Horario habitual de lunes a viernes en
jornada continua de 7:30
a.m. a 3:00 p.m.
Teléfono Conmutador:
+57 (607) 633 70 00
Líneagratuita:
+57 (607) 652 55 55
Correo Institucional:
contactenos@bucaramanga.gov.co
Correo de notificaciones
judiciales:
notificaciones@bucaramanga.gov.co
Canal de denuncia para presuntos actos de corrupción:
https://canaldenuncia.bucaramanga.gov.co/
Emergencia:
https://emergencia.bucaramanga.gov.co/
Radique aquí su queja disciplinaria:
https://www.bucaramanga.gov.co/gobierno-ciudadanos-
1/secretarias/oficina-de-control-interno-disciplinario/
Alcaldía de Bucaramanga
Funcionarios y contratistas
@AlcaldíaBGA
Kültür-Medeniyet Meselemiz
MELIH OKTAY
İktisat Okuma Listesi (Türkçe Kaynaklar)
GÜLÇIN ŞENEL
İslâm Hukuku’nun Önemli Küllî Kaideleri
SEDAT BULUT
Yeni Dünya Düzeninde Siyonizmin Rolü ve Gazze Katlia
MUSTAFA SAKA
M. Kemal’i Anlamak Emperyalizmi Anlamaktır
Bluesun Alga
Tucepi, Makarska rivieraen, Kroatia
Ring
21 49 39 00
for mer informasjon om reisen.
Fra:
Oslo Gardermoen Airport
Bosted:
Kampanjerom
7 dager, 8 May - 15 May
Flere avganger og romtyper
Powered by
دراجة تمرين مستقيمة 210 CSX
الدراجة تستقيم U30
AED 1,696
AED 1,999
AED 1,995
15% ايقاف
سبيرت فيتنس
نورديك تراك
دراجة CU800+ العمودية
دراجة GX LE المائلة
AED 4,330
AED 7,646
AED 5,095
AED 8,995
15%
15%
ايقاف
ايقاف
========
Proceeding from the line containing "a.m. a 3:00 p.m." through the line containing "Kültür-Medeniyet Meselemiz", transcribe the lines above exactly, both end lines included.

**THE ANSWER**
a.m. a 3:00 p.m.
Teléfono Conmutador:
+57 (607) 633 70 00
Líneagratuita:
+57 (607) 652 55 55
Correo Institucional:
contactenos@bucaramanga.gov.co
Correo de notificaciones
judiciales:
notificaciones@bucaramanga.gov.co
Canal de denuncia para presuntos actos de corrupción:
https://canaldenuncia.bucaramanga.gov.co/
Emergencia:
https://emergencia.bucaramanga.gov.co/
Radique aquí su queja disciplinaria:
https://www.bucaramanga.gov.co/gobierno-ciudadanos-
1/secretarias/oficina-de-control-interno-disciplinario/
Alcaldía de Bucaramanga
Funcionarios y contratistas
@AlcaldíaBGA
Kültür-Medeniyet Meselemiz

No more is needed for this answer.